Optimising Environmental DNA (Edna) Methods to Accelerate Non-Invasive Wildlife Survey Capacity in India: Case Study of Threatened Frogs from the Western Ghats

Kendrika Gaur

The project aims at:

1. Developing efficient eDNA sampling methods that could help rapidly assess the distribution of frog species in areas where they are poorly understood: Our goal is to establish eDNA methods for rapid amphibian monitoring, helping to fill major knowledge gaps in species’ distributions and abundance.

2. Predicting the relation between abundance and eDNA concentration:
We will compare eDNA concentrations with abundance estimates derived through traditional surveys. We endeavour to formulate reliable relationship between species abundance and eDNA concentration. This would help in selecting areas with highest conservation concern, with potential for changes in abundance to be monitored over time.
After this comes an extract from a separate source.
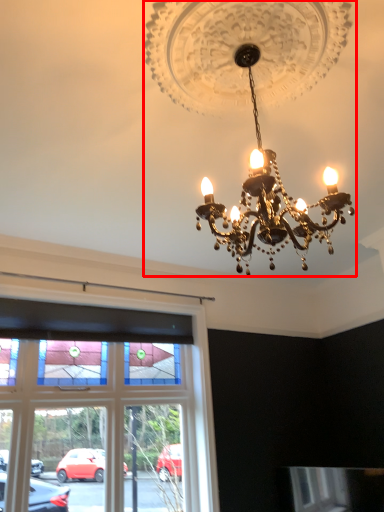 Question: From the image's perspective, considering the relative positions of lamp (annotated by the red box) and window in the image provided, where is lamp (annotated by the red box) located with respect to the staircase?

Choices:
 (A) above
 (B) below

Answer: (A) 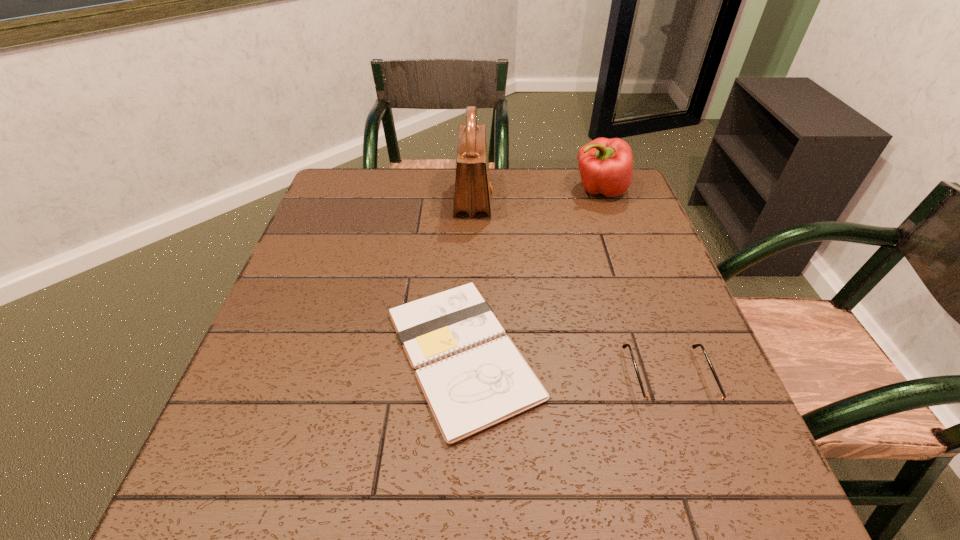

3. Devising cost-effective eDNA survey strategy for frogs to improve their monitoring efficiency: We expect that our approach will reveal circumstances in which eDNA will provide the most ‘bang for buck’.

Nyctibatrachus kempholeyensis, Kempholey Night Frog. © Gururaja KV.

Nyctibatrachus kempholeyensis, Kempholey Night Frog. © Gururaja KV.

Forty-one percent of world’s evaluated amphibian species are threatened with extinction (IUCN 2020). India alone harbours 75 of these threatened species, and about 62 of them are reported from the Western Ghats (WG). The WG-Sri Lanka is among the world’s 36 biodiversity hotspots. The WG has high frog diversity (represented by 9 families) and endemism (3 families and 1 subfamily are endemic). Here, the major causes of frog population declines are habitat degradation, frog trade, climate change, agrochemical pollution and traditional uses by local communities.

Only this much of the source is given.